Coup de théâtre dans le bureau du Capitaine : parmi les personnes présentes se trouve l’oncle de Karl, un oncle richissime et sénateur dont il ne soupçonnait même pas l’existence.
Je me suis vaguement inspiré pour l’Oncle de la tête de Charlie Chaplin dans «Monsieur Verdoux».)
C’est par la bouche de l’Oncle qu’on apprendra la mésaventure de Karl avec la bonne, à l’origine de son exil en Amérique. L’évocation de l’événement donne lieu à un flashback assez cru (comme dans le roman), plus grotesque qu’érotique. On comprend que l’expérience a été assez pénible pour Karl. En fait, il s’agit pratiquement d’un viol.
La peur du sexe, mêlée de fascination, est un trait de caractère dominant chez Karl (chose qui n’est pas si rare chez un garçon de son âge), comme chez Kafka d’ailleurs. Il y a dans son œuvre un érotisme refoulé omniprésent.

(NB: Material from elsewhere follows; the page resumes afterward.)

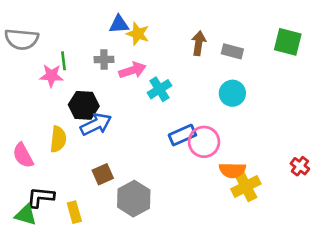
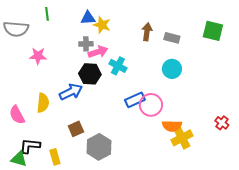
gray cross: (104, 59) -> (86, 44), moved
green line: (63, 61) -> (47, 14), moved
cyan cross: (159, 89) -> (118, 66), turned -30
black hexagon: (84, 105) -> (90, 74), moved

Curieusement, en regardant rétrospectivement les pages du chapitre I, j’ai constaté avec horreur que la bonne ressemblait étrangement à la mère de Karl. N’ayant aucune envie d’entrer dans ce genre de considérations freudiennes, j’ai raccourci le nez de la bonne pour atténuer la ressemblance.
L’Oncle annonce qu’il adopte Karl et qu’il se charge désormais de son avenir. Karl quitte le navire avec lui, en se demandant ce qu’il adviendra du Chauffeur. On ne le saura jamais.
mardi 20 janvier 2009
Inscription à :
Publier les commentaires (Atom)
C'est un vraie psychanalyse cette bd-là! Or, ce n'est pas en changeant la longueur du nez d'un personnage que tu échapperas aux considérations freudiennes! D'ailleurs, le simple fait que tu t'en rendes compte ici et que tu cherches à masquer ce nez que tu ne saurais voir révèle quelque chose...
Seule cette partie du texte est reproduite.